Only the pictures are dropped; the lines of the material that follow are returned exactly.
═════ Material for this exercise ═════
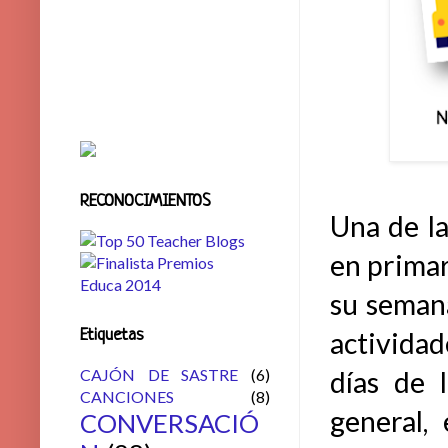
RECONOCIMIENTOS
Una de la
en primar
su seman
Etiquetas
actividad
CAJÓN DE SASTRE
(6)
días de 
CANCIONES
(8)
general,
CONVERSACIÓ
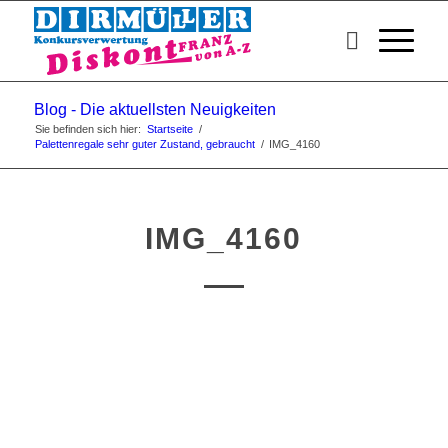
Blog - Die aktuellsten Neuigkeiten
Sie befinden sich hier:
Startseite
/
Palettenregale sehr guter Zustand, gebraucht
/
IMG_4160
IMG_4160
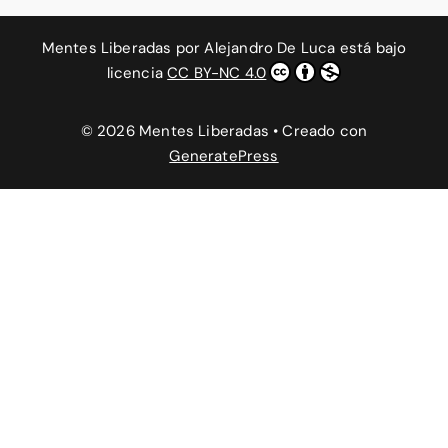
Mentes Liberadas
por
Alejandro De Luca
está bajo
licencia
CC BY-NC 4.0
© 2026 Mentes Liberadas
• Creado con
GeneratePress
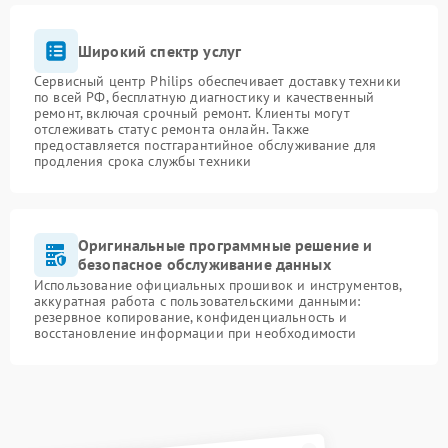
Широкий спектр услуг
Сервисный центр Philips обеспечивает доставку техники
по всей РФ, бесплатную диагностику и качественный
ремонт, включая срочный ремонт. Клиенты могут
отслеживать статус ремонта онлайн. Также
предоставляется постгарантийное обслуживание для
продления срока службы техники
Оригинальные программные решение и
безопасное обслуживание данных
Использование официальных прошивок и инструментов,
аккуратная работа с пользовательскими данными:
резервное копирование, конфиденциальность и
восстановление информации при необходимости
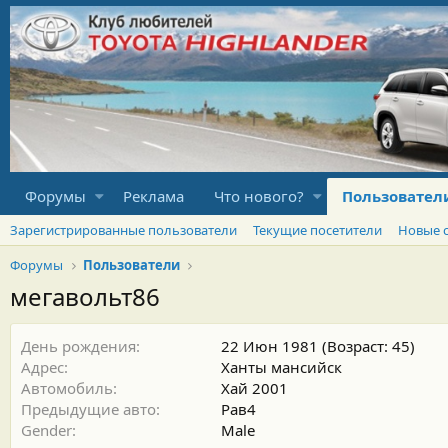
Форумы
Реклама
Что нового?
Пользовател
Зарегистрированные пользователи
Текущие посетители
Новые 
Форумы
Пользователи
мегавольт86
День рождения
22 Июн 1981 (Возраст: 45)
Адрес
Ханты мансийск
Автомобиль
Хай 2001
Предыдущие авто
Рав4
Gender
Male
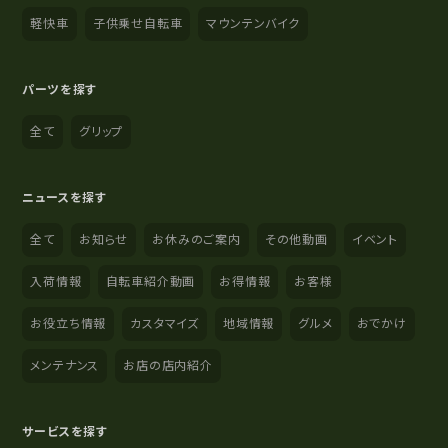
軽快車
子供乗せ自転車
マウンテンバイク
パーツを探す
全て
グリップ
ニュースを探す
全て
お知らせ
お休みのご案内
その他動画
イベント
入荷情報
自転車紹介動画
お得情報
お客様
お役立ち情報
カスタマイズ
地域情報
グルメ
おでかけ
メンテナンス
お店の店内紹介
サービスを探す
═════
▶ **Task result**:
RECONOCIMIENTOS
Una de la
en primar
su seman
Etiquetas
actividad
CAJÓN DE SASTRE
(6)
días de 
CANCIONES
(8)
general,
CONVERSACIÓ
Blog - Die aktuellsten Neuigkeiten
Sie befinden sich hier:
Startseite
/
Palettenregale sehr guter Zustand, gebraucht
/
IMG_4160
IMG_4160
Mentes Liberadas
por
Alejandro De Luca
está bajo
licencia
CC BY-NC 4.0
© 2026 Mentes Liberadas
• Creado con
GeneratePress
Широкий спектр услуг
Сервисный центр Philips обеспечивает доставку техники
по всей РФ, бесплатную диагностику и качественный
ремонт, включая срочный ремонт. Клиенты могут
отслеживать статус ремонта онлайн. Также
предоставляется постгарантийное обслуживание для
продления срока службы техники
Оригинальные программные решение и
безопасное обслуживание данных
Использование официальных прошивок и инструментов,
аккуратная работа с пользовательскими данными:
резервное копирование, конфиденциальность и
восстановление информации при необходимости
Форумы
Реклама
Что нового?
Пользовател
Зарегистрированные пользователи
Текущие посетители
Новые 
Форумы
Пользователи
мегавольт86
День рождения
22 Июн 1981 (Возраст: 45)
Адрес
Ханты мансийск
Автомобиль
Хай 2001
Предыдущие авто
Рав4
Gender
Male
軽快車
子供乗せ自転車
マウンテンバイク
パーツを探す
全て
グリップ
ニュースを探す
全て
お知らせ
お休みのご案内
その他動画
イベント
入荷情報
自転車紹介動画
お得情報
お客様
お役立ち情報
カスタマイズ
地域情報
グルメ
おでかけ
メンテナンス
お店の店内紹介
サービスを探す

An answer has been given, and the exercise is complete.